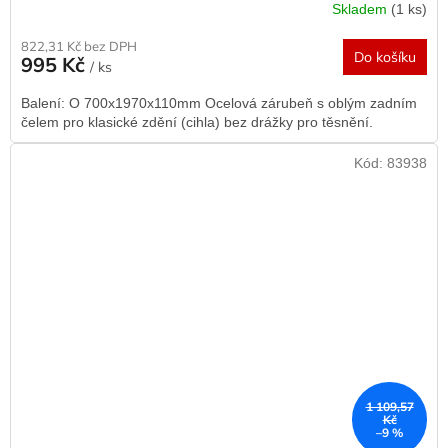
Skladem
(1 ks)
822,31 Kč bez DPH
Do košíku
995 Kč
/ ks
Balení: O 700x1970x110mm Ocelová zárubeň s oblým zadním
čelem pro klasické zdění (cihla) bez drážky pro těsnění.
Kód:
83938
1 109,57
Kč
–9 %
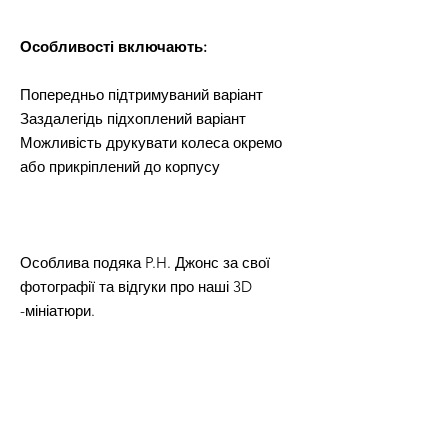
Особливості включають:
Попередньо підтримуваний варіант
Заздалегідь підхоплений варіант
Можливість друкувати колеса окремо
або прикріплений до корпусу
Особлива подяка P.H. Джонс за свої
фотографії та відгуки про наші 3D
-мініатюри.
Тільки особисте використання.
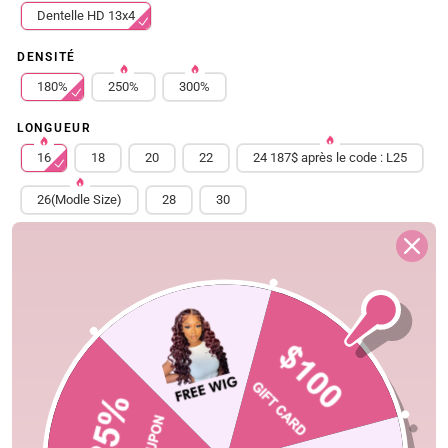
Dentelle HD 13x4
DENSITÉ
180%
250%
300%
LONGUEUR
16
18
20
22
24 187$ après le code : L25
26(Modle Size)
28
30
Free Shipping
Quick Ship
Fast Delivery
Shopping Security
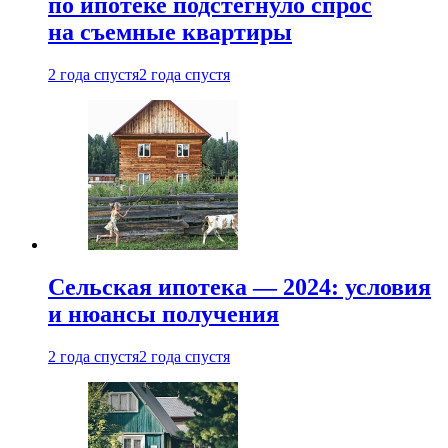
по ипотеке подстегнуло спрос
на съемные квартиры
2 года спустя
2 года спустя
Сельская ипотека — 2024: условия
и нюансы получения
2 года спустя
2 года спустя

◇ ◇ ◇ ◇ ◇ ◇ ◇

=== WHAT TO PRODUCE ===
Write out the entries again word for word. Do not include the pictures.

=== RESULT OF THIS TASK ===
Skladem
(1 ks)
822,31 Kč bez DPH
Do košíku
995 Kč
/ ks
Balení: O 700x1970x110mm Ocelová zárubeň s oblým zadním
čelem pro klasické zdění (cihla) bez drážky pro těsnění.
Kód:
83938
1 109,57
Kč
–9 %
Особливості включають:
Попередньо підтримуваний варіант
Заздалегідь підхоплений варіант
Можливість друкувати колеса окремо
або прикріплений до корпусу
Особлива подяка P.H. Джонс за свої
фотографії та відгуки про наші 3D
-мініатюри.
Тільки особисте використання.
Dentelle HD 13x4
DENSITÉ
180%
250%
300%
LONGUEUR
16
18
20
22
24 187$ après le code : L25
26(Modle Size)
28
30
Free Shipping
Quick Ship
Fast Delivery
Shopping Security
по ипотеке подстегнуло спрос
на съемные квартиры
2 года спустя
2 года спустя
Сельская ипотека — 2024: условия
и нюансы получения
2 года спустя
2 года спустя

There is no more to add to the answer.